Yasmin, who had been told for six years that she was barren, who had buried the wanting so deep she’d nearly killed it, who had wept at a wash basin that she was broken — Yasmin lay back and watched her baby swim into view on the screen, and heard the galloping heartbeat fill the room, the heartbeat of the child a whole marriage of cruelty had insisted she could never have, and she came apart so completely that Omar had to hold her through it.

“It was never me,” she kept saying, the thing she’d said in the dark in the valley, only now there was a heartbeat under it, proof in sound. “It was never me. Listen to it. Listen. I made that. Me. It was never me.”

“It was never you,” Omar said into her hair. “There it is. There’s your answer, beating away. Loud as anything.”

And Dr. Hassan, smiling, said: “Would you like to know?

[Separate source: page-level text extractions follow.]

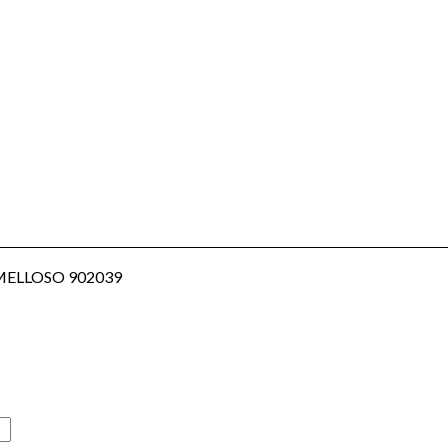
OMELLOSO 902039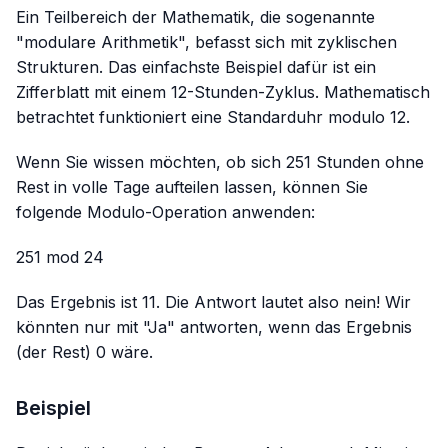
Ein Teilbereich der Mathematik, die sogenannte
"modulare Arithmetik", befasst sich mit zyklischen
Strukturen. Das einfachste Beispiel dafür ist ein
Zifferblatt mit einem 12-Stunden-Zyklus. Mathematisch
betrachtet funktioniert eine Standarduhr
modulo 12
.
Wenn Sie wissen möchten, ob sich 251 Stunden ohne
Rest in volle Tage aufteilen lassen, können Sie
folgende Modulo-Operation anwenden:
251 mod 24
Das Ergebnis ist 11. Die Antwort lautet also nein! Wir
könnten nur mit "Ja" antworten, wenn das Ergebnis
(der Rest) 0 wäre.
Beispiel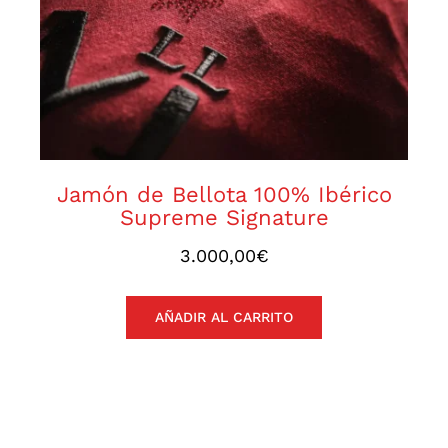
Jamón de Bellota 100% Ibérico
Supreme Signature
3.000,00
€
AÑADIR AL CARRITO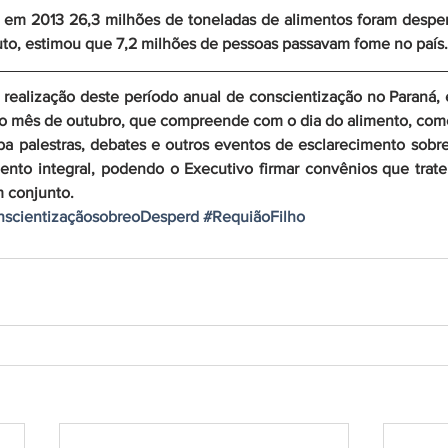
em 2013 26,3 milhões de toneladas de alimentos foram desperd
uto, estimou que 7,2 milhões de pessoas passavam fome no país.
 realização deste período anual de conscientização no Paraná, e
o mês de outubro, que compreende com o dia do alimento, com
ba palestras, debates e outros eventos de esclarecimento sobre
ento integral, podendo o Executivo firmar convênios que trat
m conjunto.
scientizaçãosobreoDesperd
#RequiãoFilho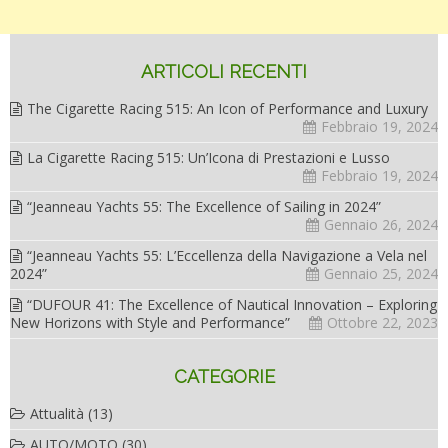
ARTICOLI RECENTI
The Cigarette Racing 515: An Icon of Performance and Luxury
Febbraio 19, 2024
La Cigarette Racing 515: Un’Icona di Prestazioni e Lusso
Febbraio 19, 2024
“Jeanneau Yachts 55: The Excellence of Sailing in 2024”
Gennaio 26, 2024
“Jeanneau Yachts 55: L’Eccellenza della Navigazione a Vela nel
2024”
Gennaio 25, 2024
“DUFOUR 41: The Excellence of Nautical Innovation – Exploring
New Horizons with Style and Performance”
Ottobre 22, 2023
CATEGORIE
Attualità
(13)
AUTO/MOTO
(30)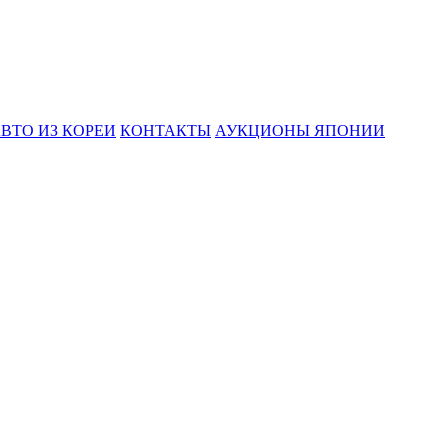
ВТО ИЗ КОРЕИ
КОНТАКТЫ
АУКЦИОНЫ ЯПОНИИ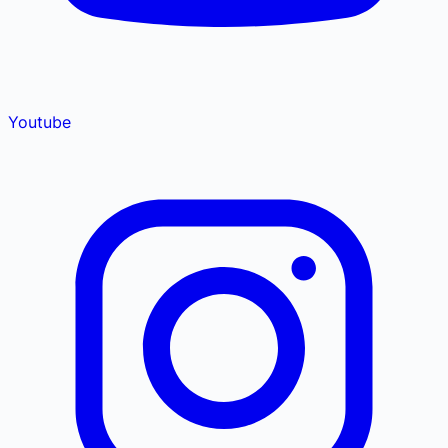
Youtube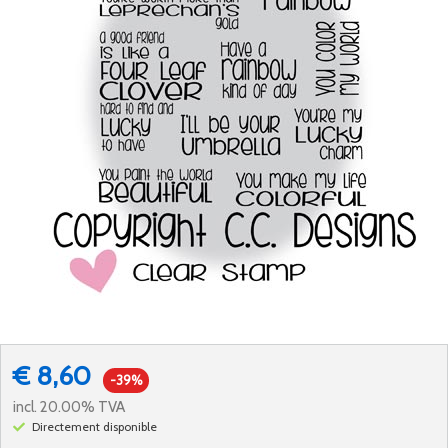
€ 8,60
-39%
incl. 20.00% TVA
Directement disponible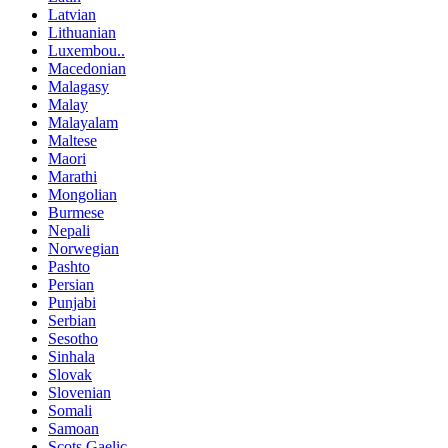
Latvian
Lithuanian
Luxembou..
Macedonian
Malagasy
Malay
Malayalam
Maltese
Maori
Marathi
Mongolian
Burmese
Nepali
Norwegian
Pashto
Persian
Punjabi
Serbian
Sesotho
Sinhala
Slovak
Slovenian
Somali
Samoan
Scots Gaelic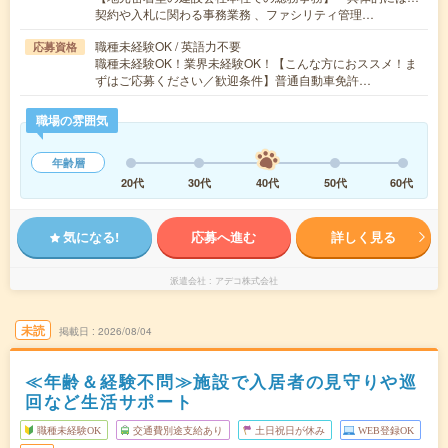
契約や入札に関わる事務業務 、ファシリティ管理…
職種未経験OK / 英語力不要
応募資格
職種未経験OK！業界未経験OK！【こんな方におススメ！ま
ずはご応募ください／歓迎条件】普通自動車免許…
職場の雰囲気
年齢層
20代
30代
40代
50代
60代
気になる!
応募へ進む
詳しく見る
派遣会社
アデコ株式会社
未読
掲載日
2026/08/04
≪年齢＆経験不問≫施設で入居者の見守りや巡
回など生活サポート
職種未経験OK
交通費別途支給あり
土日祝日が休み
WEB登録OK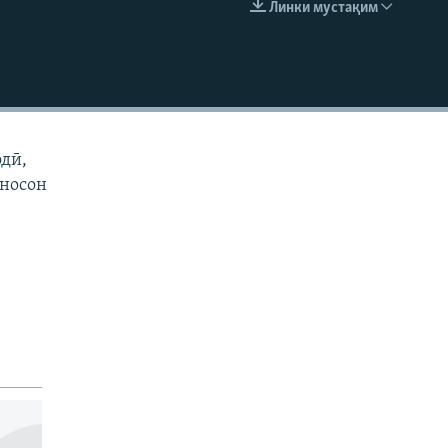
Линки мустақим
EMBED
одӣ,
иносон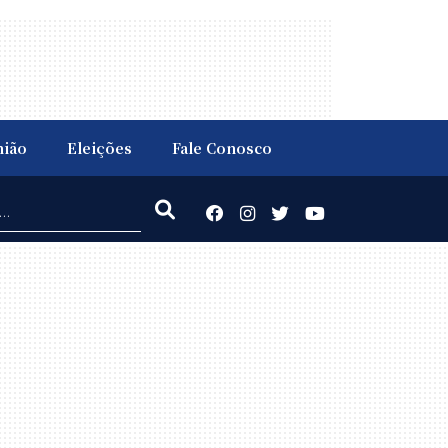
nião
Eleições
Fale Conosco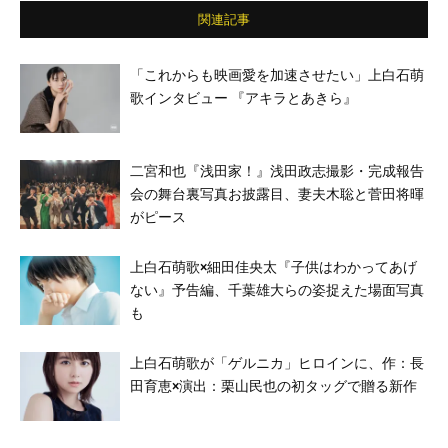
関連記事
「これからも映画愛を加速させたい」上白石萌
歌インタビュー 『アキラとあきら』
二宮和也『浅田家！』浅田政志撮影・完成報告
会の舞台裏写真お披露目、妻夫木聡と菅田将暉
がピース
上白石萌歌×細田佳央太『子供はわかってあげ
ない』予告編、千葉雄大らの姿捉えた場面写真
も
上白石萌歌が「ゲルニカ」ヒロインに、作：長
田育恵×演出：栗山民也の初タッグで贈る新作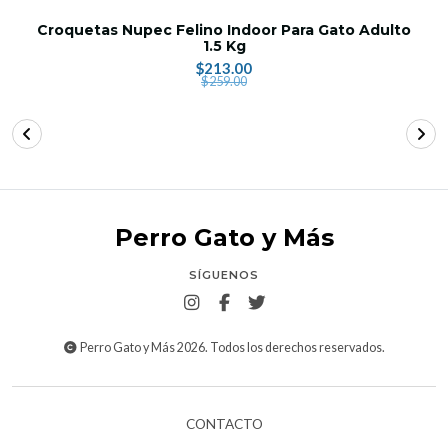
Croquetas Nupec Felino Indoor Para Gato Adulto
1.5 Kg
$213.00
$259.00
Perro Gato y Más
SÍGUENOS
Perro Gato y Más 2026. Todos los derechos reservados.
CONTACTO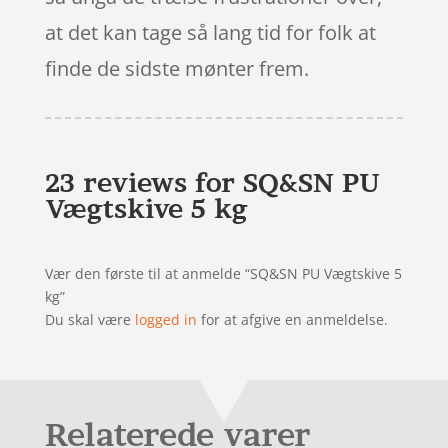
at det kan tage så lang tid for folk at
finde de sidste mønter frem.
23 reviews for
SQ&SN PU
Vægtskive 5 kg
Vær den første til at anmelde “SQ&SN PU Vægtskive 5
kg”
Du skal være
logged in
for at afgive en anmeldelse.
Relaterede varer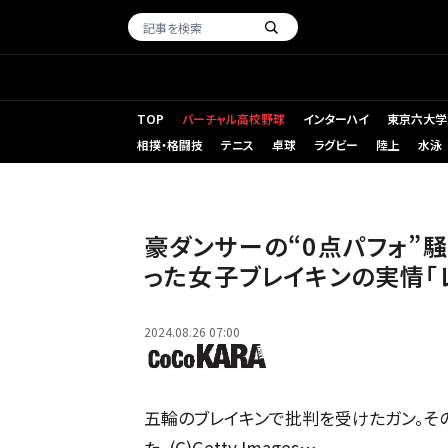
TOP
バーチャル高校野球
インターハイ
東京六大学
相撲・格闘技
テニス
卓球
ラグビー
陸上
水泳
豪ダンサーの“0点パフォ”騒
った女子ブレイキンの実情「
2024.08.26 07:00
五輪のブレイキンで批判を受けたガン。そ
た。(C)Getty Images…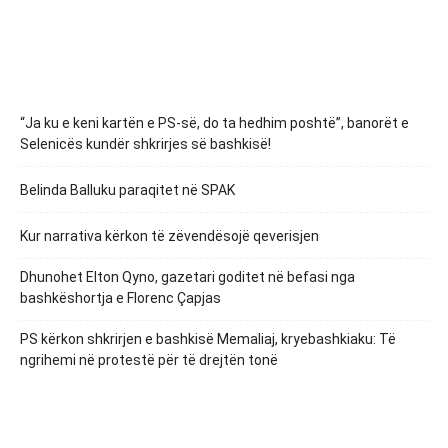
“Ja ku e keni kartën e PS-së, do ta hedhim poshtë”, banorët e
Selenicës kundër shkrirjes së bashkisë!
Belinda Balluku paraqitet në SPAK
Kur narrativa kërkon të zëvendësojë qeverisjen
Dhunohet Elton Qyno, gazetari goditet në befasi nga
bashkëshortja e Florenc Çapjas
PS kërkon shkrirjen e bashkisë Memaliaj, kryebashkiaku: Të
ngrihemi në protestë për të drejtën tonë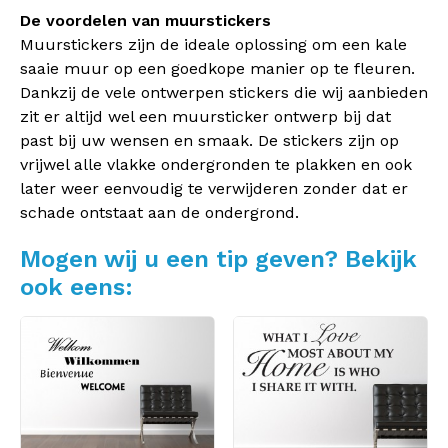
De voordelen van muurstickers
Muurstickers zijn de ideale oplossing om een kale
saaie muur op een goedkope manier op te fleuren.
Dankzij de vele ontwerpen stickers die wij aanbieden
zit er altijd wel een muursticker ontwerp bij dat
past bij uw wensen en smaak. De stickers zijn op
vrijwel alle vlakke ondergronden te plakken en ook
later weer eenvoudig te verwijderen zonder dat er
schade ontstaat aan de ondergrond.
Mogen wij u een tip geven? Bekijk
ook eens: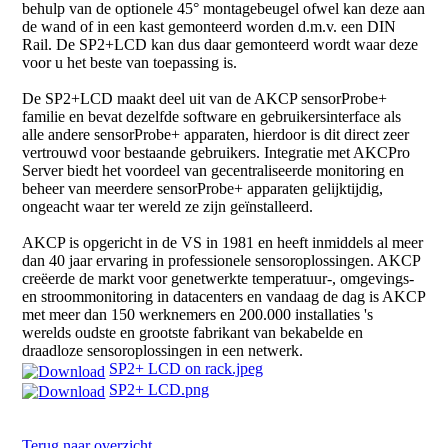
behulp van de optionele 45° montagebeugel ofwel kan deze aan
de wand of in een kast gemonteerd worden d.m.v. een DIN
Rail. De SP2+LCD kan dus daar gemonteerd wordt waar deze
voor u het beste van toepassing is.
De SP2+LCD maakt deel uit van de AKCP sensorProbe+
familie en bevat dezelfde software en gebruikersinterface als
alle andere sensorProbe+ apparaten, hierdoor is dit direct zeer
vertrouwd voor bestaande gebruikers. Integratie met AKCPro
Server biedt het voordeel van gecentraliseerde monitoring en
beheer van meerdere sensorProbe+ apparaten gelijktijdig,
ongeacht waar ter wereld ze zijn geïnstalleerd.
AKCP is opgericht in de VS in 1981 en heeft inmiddels al meer
dan 40 jaar ervaring in professionele sensoroplossingen. AKCP
creëerde de markt voor genetwerkte temperatuur-, omgevings-
en stroommonitoring in datacenters en vandaag de dag is AKCP
met meer dan 150 werknemers en 200.000 installaties 's
werelds oudste en grootste fabrikant van bekabelde en
draadloze sensoroplossingen in een netwerk.
SP2+ LCD on rack.jpeg
SP2+ LCD.png
Terug naar overzicht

You’re the only one of the four carrying a boy.”

Yasmin went still.

“A boy,” she breathed. “A son?”

“A son.”

And something passed over Yasmin’s face that was years deep — because in the world that had broken her, a son was the thing she’d been beaten for failing to give, the thing her worth had been measured by and found wanting, the lack they’d punished her for as though she’d withheld it on purpose. And here, now, with a man who had never once blamed her for anything, who had told her plainly the failure was never hers — here was the son. Not as proof of her worth, because Omar had taught her she’d never needed to prove it. But as a kind of answer, written across the years, to every lie she’d been told about herself.

“He’ll never be raised the way I was married,” she said quietly, her hand on her belly. “My son. He’ll be gentle. Like his father. He’ll know how to be gentle with women, because he’ll grow up watching one be gentle with us.” She looked up at Omar. “Promise me that’s what he’ll learn.”

“Every day,” Omar said. “He’ll learn it every day, just by watching. I promise you.”